Dozens of wind turbines, each as tall as a 50-story building, stand against the desert sky. A total of 800,000 solar panels cover a scrubland almost the size of London's Heathrow Airport. In a cold-storage cryptocurrency data warehouse, rows of computer servers hum noisily across an area the size of two New York City blocks. The University of Texas system manages the land beneath all these new projects, and they are generating revenue for hundreds of thousands of students.
The University of Texas system has long relied on leasing its rights to its vast mineral underground in the Permian Basin to make money: extracting oil and gas from North America’s richest deposits. And miles of pipelines carrying “liquid gold” beneath windmills and solar farms remain the key to its wealth. Thanks to years of record fossil fuel production and investment gains, the University of Texas has a $47.5 billion endowment, the second largest in the college world, behind only Harvard University.
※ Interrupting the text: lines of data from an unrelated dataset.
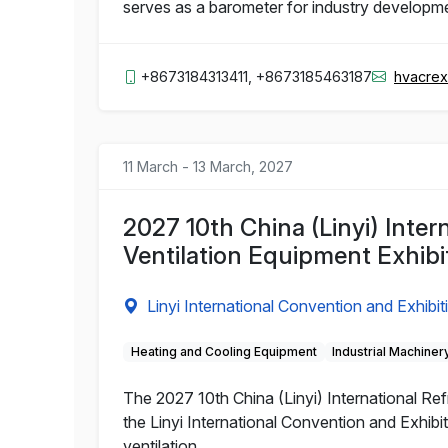
serves as a barometer for industry developm
+8673184313411, +8673185463187
hvacre
11 March - 13 March, 2027
2027 10th China (Linyi) Inter
Ventilation Equipment Exhibi
Linyi International Convention and Exhibit
Heating and Cooling Equipment
Industrial Machiner
The 2027 10th China (Linyi) International Refr
the Linyi International Convention and Exhibit
ventilation.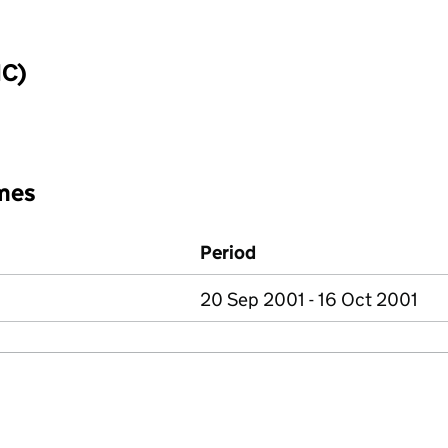
IC)
mes
Period
20 Sep 2001 - 16 Oct 2001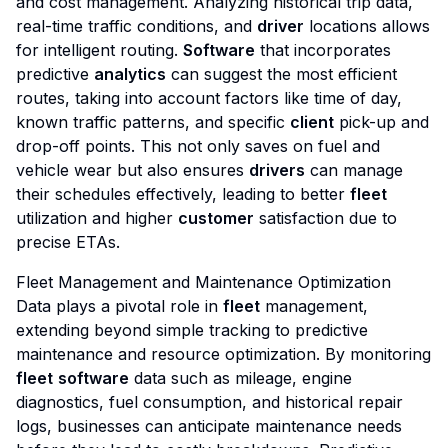
and cost management. Analyzing historical trip data,
real-time traffic conditions, and
driver
locations allows
for intelligent routing.
Software
that incorporates
predictive
analytics
can suggest the most efficient
routes, taking into account factors like time of day,
known traffic patterns, and specific
client
pick-up and
drop-off points. This not only saves on fuel and
vehicle wear but also ensures
drivers
can manage
their schedules effectively, leading to better
fleet
utilization and higher
customer
satisfaction due to
precise ETAs.
Fleet Management and Maintenance Optimization
Data plays a pivotal role in
fleet
management,
extending beyond simple tracking to predictive
maintenance and resource optimization. By monitoring
fleet
software
data such as mileage, engine
diagnostics, fuel consumption, and historical repair
logs, businesses can anticipate maintenance needs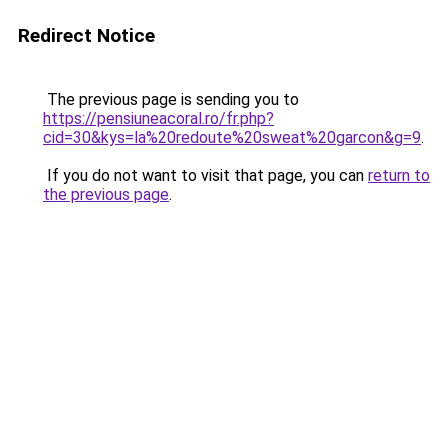
Redirect Notice
The previous page is sending you to
https://pensiuneacoral.ro/fr.php?
cid=30&kys=la%20redoute%20sweat%20garcon&g=9
.
If you do not want to visit that page, you can
return to
the previous page
.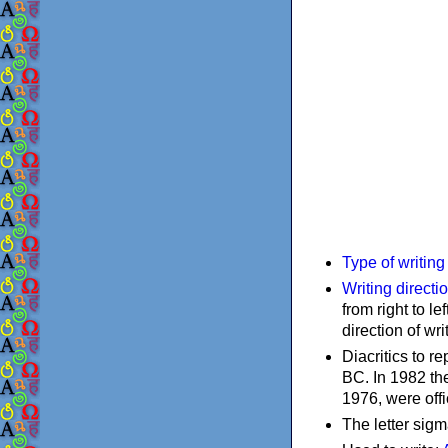
Type of writin
Writing directi
from right to le
direction of wri
Diacritics to 
BC. In 1982 the
1976, were offi
The letter sigm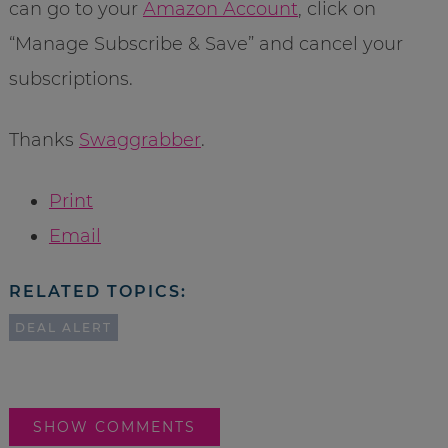
can go to your
Amazon Account
, click on
“Manage Subscribe & Save” and cancel your
subscriptions.
Thanks
Swaggrabber
.
Print
Email
RELATED TOPICS:
DEAL ALERT
SHOW COMMENTS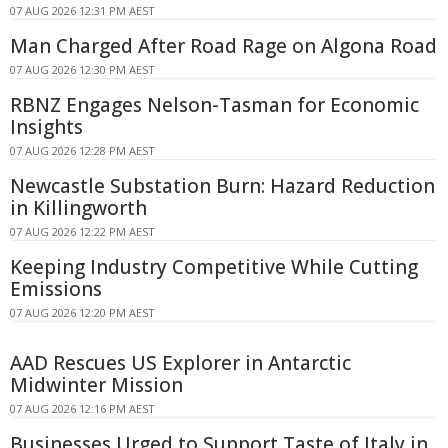
07 AUG 2026 12:31 PM AEST
Man Charged After Road Rage on Algona Road
07 AUG 2026 12:30 PM AEST
RBNZ Engages Nelson-Tasman for Economic
Insights
07 AUG 2026 12:28 PM AEST
Newcastle Substation Burn: Hazard Reduction
in Killingworth
07 AUG 2026 12:22 PM AEST
Keeping Industry Competitive While Cutting
Emissions
07 AUG 2026 12:20 PM AEST
AAD Rescues US Explorer in Antarctic
Midwinter Mission
07 AUG 2026 12:16 PM AEST
Businesses Urged to Support Taste of Italy in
But the University of Texas system, which also manages the land for Texas A&M University, is increasingly looking to generate more revenue on the ground. Beyond ground development projects that began decades ago: leasing rights to build roads, power lines and pipelines, and use of fields for grazing, the university is now trying something new: leasing land for renewable energy, battery storage and cryptocurrency data centers, creating a revenue stream that barely existed five years ago.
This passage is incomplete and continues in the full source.